Jiang Fugen, Deng Muli, Tang Jie, Fu Liyong, Sun Hua
Research Center of Forestry Remote Sensing and Information Engineering, Central South University of Forestry and Technology, Changsha, 410004, China.
Key Laboratory of Forestry Remote Sensing Based Big Data and Ecological Security for Hunan Province, Changsha, 410004, Hunan, China.
Carbon Balance Manag. 2022 Sep 1;17(1):12. doi: 10.1186/s13021-022-00212-y.

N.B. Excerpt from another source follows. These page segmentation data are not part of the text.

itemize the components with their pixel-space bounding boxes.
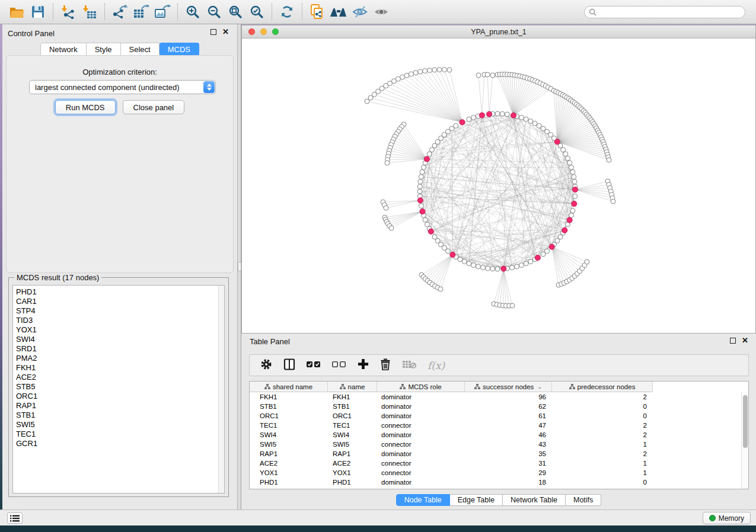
cell-shared_name[interactable]: ORC1 [260,411,279,421]
tab-select[interactable]: Select [121,43,160,56]
cell-predecessor_nodes[interactable]: 0 [552,411,647,421]
float-panel-icon[interactable] [730,338,736,344]
cell-successor_nodes[interactable]: 62 [465,402,546,411]
cell-shared_name[interactable]: SWI5 [260,440,276,449]
column-selector-icon[interactable] [283,358,295,373]
cell-successor_nodes[interactable]: 61 [465,411,546,421]
node-table[interactable]: shared namenameMCDS rolesuccessor nodes⌄… [249,381,749,489]
cell-mcds_role[interactable]: dominator [381,477,412,487]
zoom-out-icon[interactable] [205,3,223,21]
cell-mcds_role[interactable]: connector [381,421,412,430]
cell-successor_nodes[interactable]: 31 [465,459,546,468]
import-table-icon[interactable] [81,3,98,21]
cell-name[interactable]: ACE2 [333,459,350,468]
tab-node-table[interactable]: Node Table [396,494,450,506]
export-image-icon[interactable] [154,3,171,21]
cell-shared_name[interactable]: RAP1 [260,449,277,459]
cell-mcds_role[interactable]: connector [381,440,412,449]
cell-mcds_role[interactable]: dominator [381,392,412,402]
cell-mcds_role[interactable]: dominator [381,449,412,459]
cell-predecessor_nodes[interactable]: 1 [552,459,647,468]
cell-shared_name[interactable]: ACE2 [260,459,277,468]
cell-shared_name[interactable]: SWI4 [260,430,276,440]
cell-successor_nodes[interactable]: 47 [465,421,546,430]
close-panel-button[interactable]: Close panel [123,100,185,114]
zoom-selected-icon[interactable] [248,3,266,21]
cell-successor_nodes[interactable]: 43 [465,440,546,449]
zoom-in-icon[interactable] [184,3,202,21]
network-search-box[interactable] [584,6,745,18]
cell-predecessor_nodes[interactable]: 1 [552,468,647,477]
cell-shared_name[interactable]: STB1 [260,402,277,411]
float-panel-icon[interactable] [210,29,216,35]
cell-successor_nodes[interactable]: 29 [465,468,546,477]
network-graph[interactable] [242,39,755,333]
export-network-icon[interactable] [111,3,129,21]
table-row[interactable]: STB1STB1dominator620 [250,402,741,411]
select-all-icon[interactable] [307,360,321,371]
cell-name[interactable]: RAP1 [333,449,350,459]
cell-predecessor_nodes[interactable]: 1 [552,440,647,449]
settings-gear-icon[interactable] [260,358,272,373]
cell-name[interactable]: SWI4 [333,430,349,440]
task-history-button[interactable] [7,512,23,524]
table-row[interactable]: FKH1FKH1dominator962 [250,392,741,402]
cell-successor_nodes[interactable]: 35 [465,449,546,459]
zoom-fit-icon[interactable] [227,3,244,21]
cell-name[interactable]: SWI5 [333,440,349,449]
cell-mcds_role[interactable]: dominator [381,411,412,421]
tab-edge-table[interactable]: Edge Table [450,494,503,506]
cell-shared_name[interactable]: TEC1 [260,421,277,430]
cell-predecessor_nodes[interactable]: 2 [552,421,647,430]
cell-predecessor_nodes[interactable]: 0 [552,477,647,487]
cell-shared_name[interactable]: YOX1 [260,468,278,477]
optimization-criterion-dropdown[interactable]: largest connected component (undirected) [29,80,216,94]
table-row[interactable]: SWI4SWI4dominator462 [250,430,741,440]
search-network-icon[interactable] [330,3,347,21]
cell-successor_nodes[interactable]: 18 [465,477,546,487]
cell-predecessor_nodes[interactable]: 2 [552,430,647,440]
column-header-MCDS-role[interactable]: MCDS role [377,382,465,392]
run-mcds-button[interactable]: Run MCDS [55,100,116,114]
table-row[interactable]: PHD1PHD1dominator180 [250,477,741,487]
cell-name[interactable]: PHD1 [333,477,351,487]
network-window-titlebar[interactable]: YPA_prune.txt_1 [242,25,755,39]
clone-network-icon[interactable] [308,3,326,21]
cell-predecessor_nodes[interactable]: 0 [552,402,647,411]
cell-name[interactable]: TEC1 [333,421,350,430]
cell-shared_name[interactable]: FKH1 [260,392,277,402]
table-scrollbar[interactable] [741,392,748,489]
close-panel-icon[interactable]: ✕ [222,29,229,35]
column-header-predecessor-nodes[interactable]: predecessor nodes [552,382,653,392]
search-input[interactable] [596,7,745,17]
table-row[interactable]: YOX1YOX1connector291 [250,468,741,477]
cell-mcds_role[interactable]: dominator [381,402,412,411]
hide-panels-icon[interactable] [351,3,369,21]
export-table-icon[interactable] [132,3,150,21]
close-panel-icon[interactable]: ✕ [742,338,748,344]
cell-shared_name[interactable]: PHD1 [260,477,278,487]
table-row[interactable]: ACE2ACE2connector311 [250,459,741,468]
save-session-icon[interactable] [29,3,47,21]
add-column-icon[interactable] [358,358,369,372]
cell-name[interactable]: STB1 [333,402,350,411]
sort-indicator-icon[interactable]: ⌄ [537,384,542,390]
delete-column-icon[interactable] [380,358,391,373]
table-row[interactable]: RAP1RAP1dominator352 [250,449,741,459]
column-header-shared-name[interactable]: shared name [250,382,328,392]
table-row[interactable]: SWI5SWI5connector431 [250,440,741,449]
table-row[interactable]: ORC1ORC1dominator610 [250,411,741,421]
tab-motifs[interactable]: Motifs [566,494,601,506]
memory-button[interactable]: Memory [703,512,751,524]
cell-successor_nodes[interactable]: 46 [465,430,546,440]
cell-predecessor_nodes[interactable]: 2 [552,449,647,459]
cell-mcds_role[interactable]: connector [381,459,412,468]
cell-name[interactable]: YOX1 [333,468,351,477]
tab-mcds[interactable]: MCDS [160,43,199,56]
column-header-successor-nodes[interactable]: successor nodes⌄ [465,382,552,392]
cell-mcds_role[interactable]: dominator [381,430,412,440]
table-scrollbar-thumb[interactable] [743,395,748,448]
deselect-all-icon[interactable] [332,360,346,371]
refresh-icon[interactable] [278,3,296,21]
cell-name[interactable]: ORC1 [333,411,352,421]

Fast and accurate forest aboveground biomass (AGB) estimation and mapping is the basic work of forest management and ecosystem dynamic investigation, which is of great significance to evaluate forest quality, resource assessment, and carbon cycle and management. The Ice, Cloud, and Land Elevation Satellite-2 (ICESat-2), as one of the latest launched spaceborne light detection and ranging (LiDAR) sensors, can penetrate the forest canopy and has the potential to obtain accurate forest vertical structure parameters on a large scale. However, the along-track segments of canopy height provided by ICESat-2 cannot be used to obtain comprehensive AGB spatial distribution. To make up for the deficiency of spaceborne LiDAR, the Sentinel-2 images provided by google earth engine (GEE) were used as the medium to integrate with ICESat-2 for continuous AGB mapping in our study. Ensemble learning can summarize the advantages of estimation models and achieve better estimation results. A stacking algorithm consisting of four non-parametric base models which are the backpropagation (BP) neural network, k-nearest neighbor (kNN), support vector machine (SVM), and random forest (RF) was proposed for AGB modeling and estimating in Saihanba forest farm, northern China.
The results show that stacking achieved the best AGB estimation accuracy among the models, with an R of 0.71 and a root mean square error (RMSE) of 45.67 Mg/ha. The stacking resulted in the lowest estimation error with the decreases of RMSE by 22.6%, 27.7%, 23.4%, and 19.0% compared with those from the BP, kNN, SVM, and RF, respectively.
Compared with using Sentinel-2 alone, the estimation errors of all models have been significantly reduced after adding the LiDAR variables of ICESat-2 in AGB estimation. The research demonstrated that ICESat-2 has the potential to improve the accuracy of AGB estimation and provides a reference for dynamic forest resources management and monitoring.
快速、准确地估算和绘制森林地上生物量(AGB)是森林经营和生态系统动态调查的基础工作,对于评估森林质量、资源评估以及碳循环与管理具有重要意义。冰、云和陆地高程卫星-2(ICESat-2)作为最新发射的星载激光雷达传感器之一,能够穿透森林冠层,具有在大尺度上获取准确森林垂直结构参数的潜力。然而,ICESat-2提供的沿轨冠层高度片段无法用于获取AGB的全面空间分布。为弥补星载激光雷达的不足,在本研究中,我们使用谷歌地球引擎(GEE)提供的哨兵-2影像作为媒介,将其与ICESat-2相结合,以实现连续的AGB制图。集成学习可以总结估算模型的优点并取得更好的估算结果。我们提出了一种由反向传播(BP)神经网络、k近邻(kNN)、支持向量机(SVM)和随机森林(RF)这四个非参数基模型组成的堆叠算法,用于中国北方塞罕坝林场的AGB建模和估算。
结果表明,堆叠算法在各模型中实现了最佳的AGB估算精度,决定系数R为0.71,均方根误差(RMSE)为45.67 Mg/ha。与BP、kNN、SVM和RF相比,堆叠算法的估算误差最低,RMSE分别降低了22.6%、27.7%、23.4%和19.0%。
与单独使用哨兵-2相比,在AGB估算中加入ICESat-2的激光雷达变量后,所有模型的估算误差均显著降低。该研究表明ICESat-2具有提高AGB估算精度的潜力,为动态森林资源管理和监测提供了参考。